Fuente: Combined Bible Commentary
Rev 9:15. A new circumstance connected with the four angels is added in this verse. They had not only been bound: they had been kept ready for an appointed moment. They had been prepared unto the hour and day and month and year. The translation of these last words in the Authorised Version conveys an altogether false idea of their meaning, suggesting as it does that we are to put together the four periods mentioned, and to regard the sum as indicating the length of time during which either the preparation had been going on, or the plague was to continue. It is to be observed, however, that the words unto and the are not repeated before day and month and year. Add to this the fact, already illustrated in the writings of St. John (chap. Rev 5:12; Joh 14:6), that when we have a series of nouns grouped together in this way the emphasis lies upon the first, the others only filling up the thought, and we shall be satisfied that we are not to combine into one these portions of time. The meaning is that the angels are prepared unto the hour appointed by God, and that this hour shall fall in its appointed day and month and year.The commission given to the angels is to kill the third part of men. The point chiefly to be noticed is the climax from a one-fourth part under the seals to a one-third part here. In the climax marking the separate members of the trumpets the progress is from the tormenting in the fifth trumpet to the killing in the sixth.
Fuente: A Popular Commentary on the New Testament
God controls events and precisely sets the time for his workings.
Fuente: Gary Hampton Commentary on Selected Books
9:15 {13} And the four angels were loosed, which were prepared for an hour, and a day, and a month, and a year, for to slay the third part of men.
(13) The execution of the commandment is in two parts: one, that those butchers are let loose, that out of their tower of the spiritual Babylon they might with fury run abroad through all the world, as well the chief of that crew who are most prompt to all the work, in this verse: as their multitudes, both most copious, of which a number certain is named for a number infinite Rev 9:16 and in themselves by all means fully furnished to hide and to hurt Rev 9:17 as being armed with fire, smoke and brimstone, as appears in the colour of this armour, which dazzles the eyes to all men, and have the strength of lions to cause pain, from which (as out of their mouth) the fiery, smoky, and stinking darts of the pope are shot out Rev 9:18 The other part, that these butchers have effected the commandment of God by fraud and violence, in the two verses following Rev 9:16-17 .
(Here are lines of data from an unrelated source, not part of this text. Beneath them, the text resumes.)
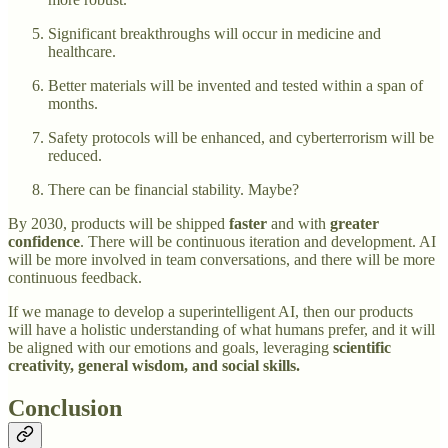
Significant breakthroughs will occur in medicine and
healthcare.
Better materials will be invented and tested within a span of
months.
Safety protocols will be enhanced, and cyberterrorism will be
reduced.
There can be financial stability. Maybe?
By 2030, products will be shipped
faster
and with
greater
confidence
. There will be continuous iteration and development. AI
will be more involved in team conversations, and there will be more
continuous feedback.
If we manage to develop a superintelligent AI, then our products
will have a holistic understanding of what humans prefer, and it will
be aligned with our emotions and goals, leveraging
scientific
creativity, general wisdom, and social skills.
Conclusion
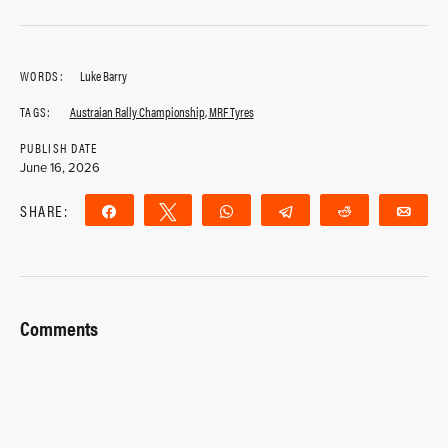
WORDS:
Luke Barry
TAGS:
Austraian Rally Championship
,
MRF Tyres
PUBLISH DATE
June 16, 2026
SHARE:
Share
Tweet
WhatsApp
Telegram
Reddit
Ema
Comments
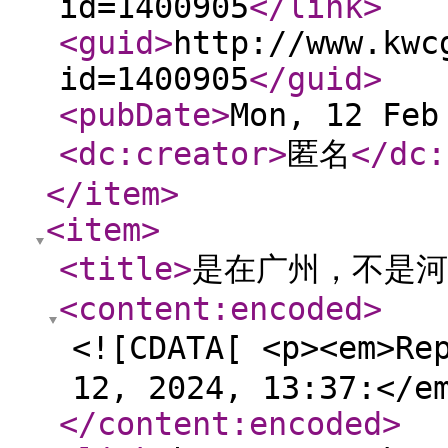
id=1400905
</link
>
<guid
>
http://www.kwc
id=1400905
</guid
>
<pubDate
>
Mon, 12 Feb
<dc:creator
>
匿名
</dc:
</item
>
<item
>
<title
>
是在广州，不是河
<content:encoded
>
<![CDATA[ <p><em>Re
12, 2024, 13:37:</e
</content:encoded
>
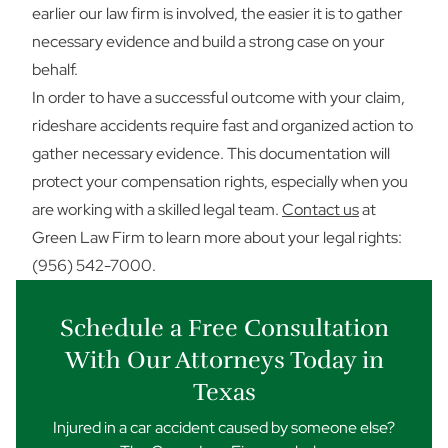
earlier our law firm is involved, the easier it is to gather
necessary evidence and build a strong case on your
behalf.
In order to have a successful outcome with your claim,
rideshare accidents require fast and organized action to
gather necessary evidence. This documentation will
protect your compensation rights, especially when you
are working with a skilled legal team.
Contact us
at
Green Law Firm to learn more about your legal rights:
(956) 542-7000.
Schedule a Free Consultation
With Our Attorneys Today in
Texas
Injured in a car accident caused by someone else?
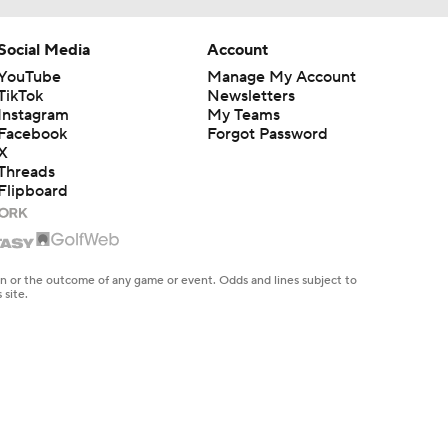
Social Media
Account
YouTube
Manage My Account
TikTok
Newsletters
Instagram
My Teams
Facebook
Forgot Password
X
Threads
Flipboard
en or the outcome of any game or event. Odds and lines subject to
 site.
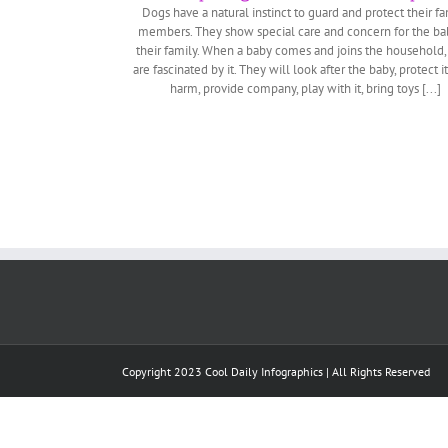
Dogs have a natural instinct to guard and protect their fa
members. They show special care and concern for the ba
their family. When a baby comes and joins the household,
are fascinated by it. They will look after the baby, protect i
harm, provide company, play with it, bring toys [...]
Copyright 2023 Cool Daily Infographics | All Rights Reserved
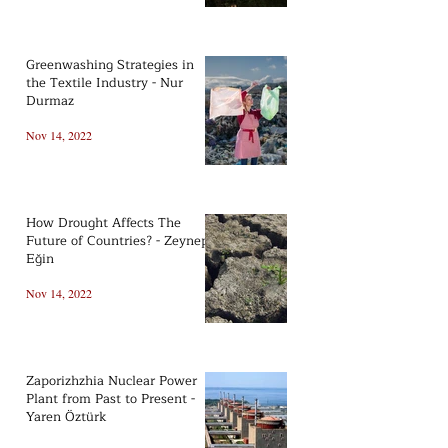
Greenwashing Strategies in
the Textile Industry - Nur
Durmaz
Nov 14, 2022
How Drought Affects The
Future of Countries? - Zeynep
Eğin
Nov 14, 2022
Zaporizhzhia Nuclear Power
Plant from Past to Present -
Yaren Öztürk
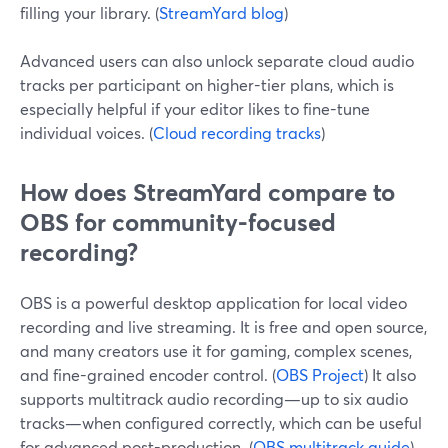
filling your library. (
StreamYard blog
)
Advanced users can also unlock separate cloud audio
tracks per participant on higher-tier plans, which is
especially helpful if your editor likes to fine-tune
individual voices. (
Cloud recording tracks
)
How does StreamYard compare to
OBS for community-focused
recording?
OBS is a powerful desktop application for local video
recording and live streaming. It is free and open source,
and many creators use it for gaming, complex scenes,
and fine-grained encoder control. (
OBS Project
) It also
supports multitrack audio recording—up to six audio
tracks—when configured correctly, which can be useful
for advanced post-production. (
OBS multitrack guide
)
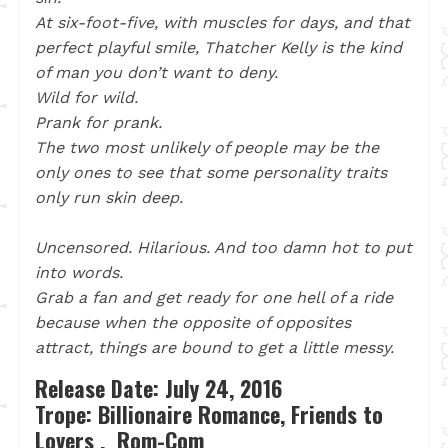
At six-foot-five, with muscles for days, and that
perfect playful smile, Thatcher Kelly is the kind
of man you don’t want to deny.
Wild for wild.
Prank for prank.
The two most unlikely of people may be the
only ones to see that some personality traits
only run skin deep.
Uncensored. Hilarious. And too damn hot to put
into words.
Grab a fan and get ready for one hell of a ride
because when the opposite of opposites
attract, things are bound to get a little messy.
Release Date: July 24, 2016
Trope: Billionaire Romance, Friends to
Lovers , Rom-Com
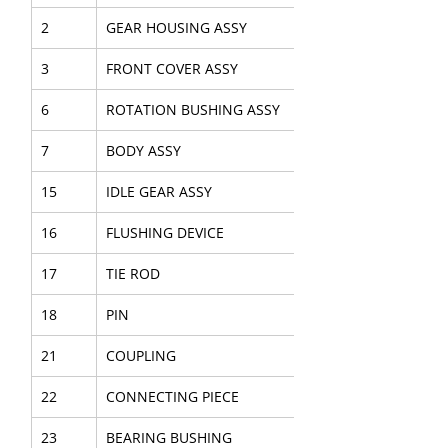
2
GEAR HOUSING ASSY
3
FRONT COVER ASSY
6
ROTATION BUSHING ASSY
7
BODY ASSY
15
IDLE GEAR ASSY
16
FLUSHING DEVICE
17
TIE ROD
18
PIN
21
COUPLING
22
CONNECTING PIECE
23
BEARING BUSHING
Fuente: Geneva Bible Notes
These angels were ready for a specific assignment at a specific hour in history (cf. Rev 12:6; Rev 16:12; Mat 25:34; Mat 25:41; Mar 10:40; Luk 2:31; 1Co 2:9).
"One article governing all four nouns shows that duration is not in view, but that the occasion of each one of the time designations is one and the same: the appointed hour occurs on the appointed day in the appointed month and in the appointed year. . . . Once again, this sounds the note of divine providence that recurs so often in this book (e.g., dei in Rev 1:1, mellei in Rev 1:19) . . ." [Note: Thomas, Revelation 8-22, p. 44.]
Their task was to put one-third of those who dwell on the earth (i.e., earth-dwellers) to death (cf. Rev 8:13). This will result in approximately half the population of the earth alive at the beginning of the Tribulation being dead at the end of this judgment. One-fourth died under the fourth seal judgment (Rev 6:7-8), and many more died as martyrs and for other reasons (cf. Dan 12:1; Mat 24:21-22). However, it is only the earth-dwellers, those in rebellion against God, who suffer death as a result of this woe (cf. Rev 9:20).